From this, the state of a corrupted n-qubit codeword is:

\begin{equation} \tag{2} |e\rangle|\Psi\rangle \to \sum_{\mu_{1}=0}^{3}...\sum_{\mu_{n}=0}^{3}|e_{\mu_{1}...\mu_{n}}\rangle \textbf{X}^{\mu_1}\otimes...\otimes\textbf{X}^{\mu_n}|\Psi\rangle \end{equation}

I can understand the above two equations. But when constructing the general form of the state of a corrupted n-qubit codeword with the assuming that at most one single qubit in the codeword suffers an error, the book says that 'the terms in (2) are dominated by those in which only a single one of the $X^{\mu_i}$ differs from $\textbf{1}$, and the general form of (2) becomes a superposition of terms in which each individual Qbit sufferers an error.

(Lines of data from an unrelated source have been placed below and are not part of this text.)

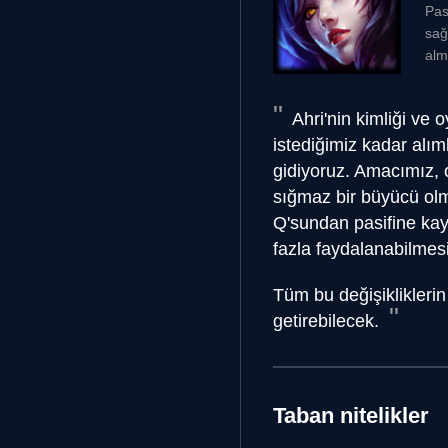
Pasi
sağ
alm
Ahri'nin kimliği ve 
istediğimiz kadar alım
gidiyoruz. Amacımız, 
sığmaz bir büyücü olma
Q'sundan pasifine kayd
fazla faydalanabilmesi
Tüm bu değişiklikleri
getirebilecek.
Taban nitelikler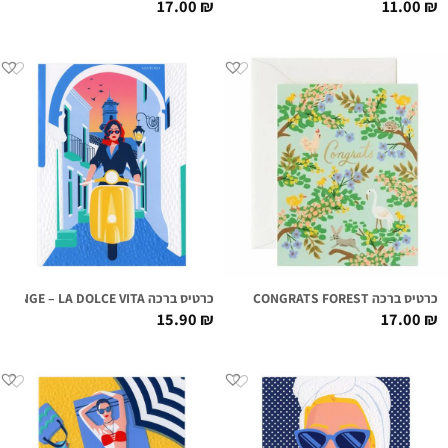
17.00
₪
11.00
₪
כרטיס ברכה CONGRATS FOREST
כרטיס ברכה FIRST CLASS LOUNGE – LA DOLCE VITA
15.90
₪
17.00
₪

\begin{equation} \tag{3} |e\rangle|\Psi\rangle \to [\sum_{i=0}^{n-1}(|a_i\rangle\textbf{X}_i+|b_i\rangle\textbf{Y}_i+|c_i\rangle\textbf{Z}_i)+|d\rangle\textbf{1}]|\Psi\rangle \end{equation}

What I do not understand is that since we assume only one qubit has error, then only one of the $X^{\mu_i}$ in $X^{\mu_1}\otimes...\otimes X^{\mu_n}$ in equation (5.16) looks like $|d\rangle\textbf{1} + |a\rangle\textbf{X} + |b\rangle\textbf{Y} + |c\rangle\textbf{Z}$. As a result, the state $\Psi$ should only suffer error in this ith qubit. How do the auther get from (2) to (3) where all the qubits seem to have an error?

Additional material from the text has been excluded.